#### Exercise requirements
If a line in the data below holds the word "pill", copy it.

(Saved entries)
────────────────────────────────────────

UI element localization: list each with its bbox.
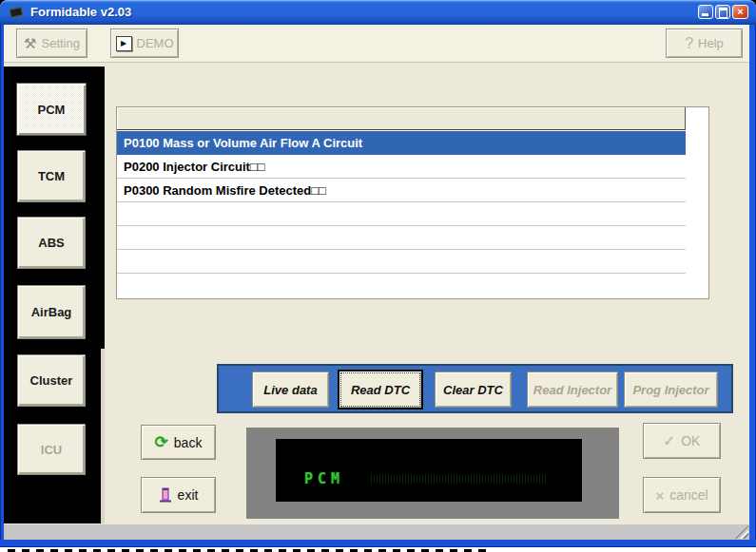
exit-door-icon (159, 487, 172, 504)
lcd-panel: PCM (246, 428, 619, 519)
play-icon: ▶ (116, 36, 132, 51)
clear-dtc-button[interactable]: Clear DTC (435, 371, 512, 408)
sidebar-item-airbag[interactable]: AirBag (17, 285, 86, 339)
sidebar-item-tcm[interactable]: TCM (17, 150, 86, 202)
lcd-display: PCM (276, 439, 582, 502)
cancel-button[interactable]: × cancel (643, 477, 721, 513)
title-bar[interactable]: Formidable v2.03 × (0, 0, 756, 25)
sidebar-item-abs[interactable]: ABS (17, 217, 86, 269)
exit-label: exit (178, 487, 199, 503)
toolbar: ⚒ Setting ▶ DEMO ? Help (4, 25, 749, 63)
main-area: PCM TCM ABS AirBag Cluster ICU P0100 Mas… (4, 63, 749, 523)
below-window-strip (0, 547, 756, 552)
dtc-list-header (117, 107, 686, 130)
application-window: Formidable v2.03 × ⚒ Setting ▶ DEMO ? He… (0, 0, 756, 552)
tools-icon: ⚒ (24, 35, 36, 52)
prog-injector-button[interactable]: Prog Injector (624, 371, 718, 408)
help-label: Help (698, 36, 724, 50)
demo-label: DEMO (137, 36, 174, 50)
close-button[interactable]: × (732, 5, 748, 19)
dtc-row-empty (117, 226, 686, 250)
dtc-row-empty (117, 202, 686, 226)
lcd-ghost-pixels (371, 474, 547, 484)
read-dtc-button[interactable]: Read DTC (338, 370, 423, 409)
dtc-row[interactable]: P0200 Injector Circuit□□ (117, 155, 686, 179)
cancel-label: cancel (669, 487, 708, 503)
demo-button[interactable]: ▶ DEMO (110, 29, 179, 58)
dtc-row[interactable]: P0100 Mass or Volume Air Flow A Circuit (117, 131, 686, 155)
dtc-list: P0100 Mass or Volume Air Flow A Circuit … (116, 106, 709, 299)
exit-button[interactable]: exit (141, 477, 216, 513)
setting-label: Setting (41, 36, 79, 50)
back-button[interactable]: ⟳ back (141, 425, 216, 460)
status-bar (4, 523, 749, 540)
window-title: Formidable v2.03 (30, 5, 131, 19)
window-border-bottom (0, 540, 756, 547)
dtc-row[interactable]: P0300 Random Misfire Detected□□ (117, 179, 686, 202)
sidebar-edge (101, 349, 105, 523)
back-label: back (174, 435, 203, 450)
minimize-button[interactable] (698, 5, 713, 19)
chip-icon (7, 5, 26, 20)
sidebar-item-cluster[interactable]: Cluster (17, 354, 86, 407)
sidebar-item-icu[interactable]: ICU (17, 424, 86, 475)
resize-grip[interactable] (734, 525, 748, 539)
ok-label: OK (681, 433, 700, 448)
check-icon: ✓ (664, 432, 676, 449)
dtc-row-empty (117, 250, 686, 274)
setting-button[interactable]: ⚒ Setting (16, 29, 87, 58)
lcd-text: PCM (304, 470, 344, 487)
live-data-button[interactable]: Live data (252, 371, 329, 408)
read-injector-button[interactable]: Read Injector (527, 371, 618, 408)
refresh-icon: ⟳ (155, 434, 168, 450)
help-button[interactable]: ? Help (666, 29, 743, 58)
x-icon: × (655, 487, 664, 504)
question-mark-icon: ? (685, 35, 693, 52)
maximize-button[interactable] (715, 5, 730, 19)
sidebar-item-pcm[interactable]: PCM (16, 83, 87, 136)
sidebar: PCM TCM ABS AirBag Cluster ICU (4, 67, 105, 523)
ok-button[interactable]: ✓ OK (643, 423, 721, 459)
action-bar: Live data Read DTC Clear DTC Read Inject… (217, 364, 733, 413)
window-border-right (749, 25, 756, 547)
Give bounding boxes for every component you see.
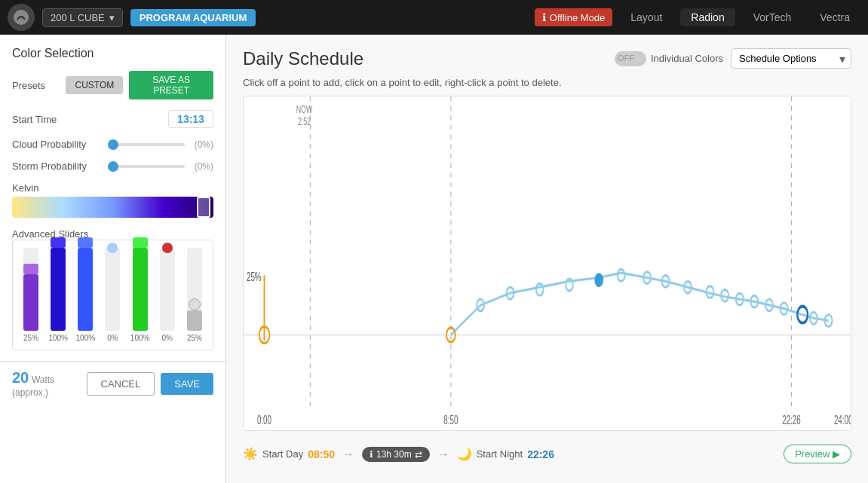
watts-info: 20 Watts (approx.) bbox=[12, 369, 87, 398]
tab-vectra[interactable]: Vectra bbox=[809, 8, 860, 26]
moon-icon: 🌙 bbox=[457, 447, 472, 461]
tab-layout[interactable]: Layout bbox=[620, 8, 673, 26]
tab-vortech[interactable]: VorTech bbox=[743, 8, 802, 26]
chart-area[interactable]: NOW 2:52 25% bbox=[243, 96, 851, 431]
duration-pill: ℹ 13h 30m ⇄ bbox=[362, 447, 430, 462]
arrows-icon: ⇄ bbox=[415, 449, 422, 460]
start-night-time: 22:26 bbox=[527, 448, 554, 460]
slider-red: 0% bbox=[157, 248, 178, 342]
tab-radion[interactable]: Radion bbox=[680, 8, 735, 26]
cloud-probability-row: Cloud Probability (0%) bbox=[12, 139, 213, 150]
svg-rect-1 bbox=[244, 96, 851, 430]
sun-icon: ☀️ bbox=[243, 447, 258, 461]
slider-blue: 100% bbox=[75, 248, 96, 342]
color-selection-title: Color Selection bbox=[12, 47, 213, 60]
start-time-row: Start Time 13:13 bbox=[12, 110, 213, 128]
start-time-value[interactable]: 13:13 bbox=[168, 110, 213, 128]
program-aquarium-button[interactable]: PROGRAM AQUARIUM bbox=[130, 9, 256, 26]
save-button[interactable]: SAVE bbox=[161, 373, 213, 395]
custom-preset-button[interactable]: CUSTOM bbox=[66, 76, 123, 94]
save-as-preset-button[interactable]: SAVE AS PRESET bbox=[129, 71, 213, 99]
storm-probability-slider[interactable] bbox=[109, 165, 185, 168]
main-content: Color Selection Presets CUSTOM SAVE AS P… bbox=[0, 35, 868, 483]
offline-badge: Offline Mode bbox=[535, 8, 612, 26]
schedule-options-wrapper: Schedule Options ▾ bbox=[731, 48, 851, 69]
arrow2-icon: → bbox=[437, 448, 449, 461]
slider-violet: 25% bbox=[20, 248, 41, 342]
arrow-icon: → bbox=[342, 448, 354, 461]
instruction-text: Click off a point to add, click on a poi… bbox=[243, 77, 851, 88]
svg-text:2:52: 2:52 bbox=[298, 115, 311, 128]
slider-blue-track[interactable] bbox=[78, 248, 93, 331]
slider-deep-blue: 100% bbox=[48, 248, 69, 342]
slider-deep-blue-track[interactable] bbox=[51, 248, 66, 331]
storm-probability-row: Storm Probability (0%) bbox=[12, 160, 213, 172]
aquarium-selector[interactable]: 200 L CUBE ▾ bbox=[42, 8, 123, 27]
slider-light-blue-track[interactable] bbox=[105, 248, 120, 331]
slider-violet-track[interactable] bbox=[23, 248, 38, 331]
individual-colors-toggle: OFF Individual Colors bbox=[615, 51, 723, 66]
svg-text:8:50: 8:50 bbox=[443, 414, 458, 427]
kelvin-section: Kelvin bbox=[12, 182, 213, 218]
cancel-button[interactable]: CANCEL bbox=[87, 372, 155, 396]
slider-red-track[interactable] bbox=[160, 248, 175, 331]
slider-white-track[interactable] bbox=[187, 248, 202, 331]
svg-text:25%: 25% bbox=[247, 271, 262, 284]
sliders-container: 25% 100% 100% bbox=[12, 240, 213, 350]
svg-text:NOW: NOW bbox=[296, 103, 313, 116]
left-panel: Color Selection Presets CUSTOM SAVE AS P… bbox=[0, 35, 226, 483]
cloud-probability-slider[interactable] bbox=[109, 143, 185, 146]
rp-header: Daily Schedule OFF Individual Colors Sch… bbox=[243, 48, 851, 69]
individual-colors-switch[interactable]: OFF bbox=[615, 51, 646, 66]
slider-light-blue: 0% bbox=[102, 248, 123, 342]
preview-button[interactable]: Preview ▶ bbox=[784, 445, 851, 463]
svg-text:0:00: 0:00 bbox=[257, 414, 271, 427]
advanced-sliders-section: Advanced Sliders 25% 100% bbox=[12, 228, 213, 350]
right-panel: Daily Schedule OFF Individual Colors Sch… bbox=[226, 35, 868, 483]
start-day-pill: ☀️ Start Day 08:50 bbox=[243, 447, 335, 461]
daily-schedule-title: Daily Schedule bbox=[243, 48, 363, 69]
rp-header-right: OFF Individual Colors Schedule Options ▾ bbox=[615, 48, 851, 69]
start-day-time: 08:50 bbox=[308, 448, 335, 460]
slider-white: 25% bbox=[184, 248, 205, 342]
timeline-bar: ☀️ Start Day 08:50 → ℹ 13h 30m ⇄ → 🌙 Sta… bbox=[243, 439, 851, 469]
svg-text:24:00: 24:00 bbox=[834, 414, 851, 427]
kelvin-slider[interactable] bbox=[12, 197, 213, 218]
logo bbox=[8, 4, 35, 31]
info-icon: ℹ bbox=[370, 449, 373, 460]
start-night-pill: 🌙 Start Night 22:26 bbox=[457, 447, 554, 461]
slider-green: 100% bbox=[130, 248, 151, 342]
slider-green-track[interactable] bbox=[133, 248, 148, 331]
svg-point-16 bbox=[595, 274, 603, 286]
dropdown-arrow-icon: ▾ bbox=[109, 12, 115, 23]
bottom-bar: 20 Watts (approx.) CANCEL SAVE bbox=[0, 361, 225, 405]
schedule-options-select[interactable]: Schedule Options bbox=[731, 48, 851, 69]
svg-text:22:26: 22:26 bbox=[782, 414, 801, 427]
topnav: 200 L CUBE ▾ PROGRAM AQUARIUM Offline Mo… bbox=[0, 0, 868, 35]
presets-row: Presets CUSTOM SAVE AS PRESET bbox=[12, 71, 213, 99]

────────────────────────────────────────

#### Answer box
duration-pill: ℹ 13h 30m ⇄ bbox=[362, 447, 430, 462]
start-day-pill: ☀️ Start Day 08:50 bbox=[243, 447, 335, 461]
start-night-pill: 🌙 Start Night 22:26 bbox=[457, 447, 554, 461]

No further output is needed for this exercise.